Part II reunites mother-daughter duo Tilda Swinton and Honor Swinton Byrne as Rosalind and Julie Harte. Swinton Byrne’s Julie is a somewhat stand-in for Hogg, who crafts a meta-memoir of sorts about the loss of her lover. Julie hasn’t gotten past his death, contemplating if she misses the man or the intimacy they shared.
She processes many of her emotions through film, working tirelessly to complete her short, the last requirement for graduation. Her school doesn’t see or understand her vision. But Julie holds firm, her colleagues willing to join her for the ride as she continues to evolve and navigate her current situation.
Layered with emotional complexity, Hogg tells her story with both elegance and fragility. She stays the course, thematically never veering too far off-center. It’s a rare thing, maintaining the integrity from start to finish. Even the unexpected, like an intimate moment between Swinton Byrne and Charlie Heaton’s Jim, is handled in such a way that it, to a degree, seems benign.

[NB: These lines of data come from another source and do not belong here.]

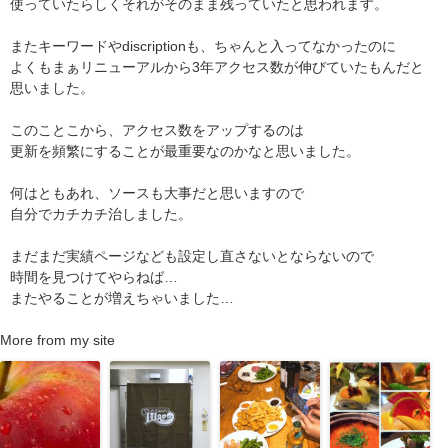
使っていたらしくそれがそのまま残っていたと思われます。
またキーワードやdiscriptionも、ちゃんと入ってなかったのに
よくもまぁリニューアルから3年アクセス数が伸びていたもんだと
思いました。
このことこから、アクセス数をアップするのは
更新を頻繁にすることが最重要なのかなと思いました。
何はともあれ、ソースも大事だと思いますので
自分でカチカチ治しました。
まだまだ実績ページなども設定し直さないとならないので
時間を見つけてやらねば…
またやることが増えちゃいました…
More from my site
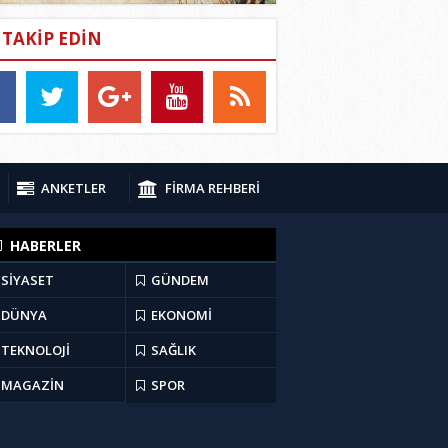
İ TAKİP EDİN
ANKETLER
FİRMA REHBERİ
HABERLER
SİYASET
GÜNDEM
DÜNYA
EKONOMİ
TEKNOLOJİ
SAĞLIK
MAGAZİN
SPOR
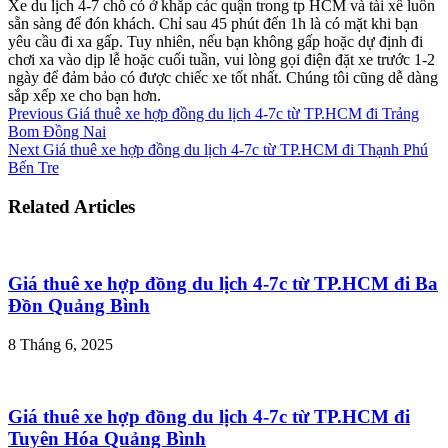
Xe du lịch 4-7 chỗ có ở khắp các quận trong tp HCM và tài xế luôn
sẵn sàng để đón khách. Chỉ sau 45 phút đến 1h là có mặt khi bạn
yêu cầu đi xa gấp. Tuy nhiên, nếu bạn không gấp hoặc dự định đi
chơi xa vào dịp lễ hoặc cuối tuần, vui lòng gọi điện đặt xe trước 1-2
ngày để đảm bảo có được chiếc xe tốt nhất. Chúng tôi cũng dễ dàng
sắp xếp xe cho bạn hơn.
Previous
Giá thuê xe hợp đồng du lịch 4-7c từ TP.HCM đi Trảng
Bom Đồng Nai
Next
Giá thuê xe hợp đồng du lịch 4-7c từ TP.HCM đi Thạnh Phú
Bến Tre
Related Articles
Giá thuê xe hợp đồng du lịch 4-7c từ TP.HCM đi Ba
Đồn Quảng Bình
8 Tháng 6, 2025
Giá thuê xe hợp đồng du lịch 4-7c từ TP.HCM đi
Tuyên Hóa Quảng Bình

Swinton Byrne delivers a powerful performance as Julie, encapsulating a woman who embarks on a journey of self-discovery during a period of mass uncertainty. Her movements, occasionally timid, personality her approach, giving root to her path. Surrounded by a systematic world telling her what to say, how to feel, and how to act, she longs for the freedom to express and create without structure.
While the film excels behind her performance, the entire cast deserves high praise as the ensemble pushes the narrative forward. Each serving a specific purpose, they mold together for the greater good, bringing to life a community of people that further expands on Julie’s experience.
Hogg uses the arts to showcase the growth of a singular being. Many will be lost or disinterested in the behind-the-scenes details. But the film within a film is a critical component to the story, allowing us to watch Julie work within herself to better understand her voice and perspective. The evolution is sharp, even as those around her don’t take to her style.
A heated conversion in the car after a tough day shooting highlights the importance of the supporting players. While Julie sits silently in the backseat, their aggressive exchange is equally frustrating and deafening, personifying her feeling of isolation. Granted, she does have a support system, both at home and on set; however, her journey is one that she must venture forth alone, even if only temporarily.
On the night of her short film’s screening, we bear witness to Julie’s perspective. It’s unique, unexpected, and unconventional. Based on Hogg’s personal life, the metaphor cannot be understated as she too possesses a special gift. In many others’ hands, Part II would not work. But she has crafted an enriching portrait that showcases her remarkable style of storytelling.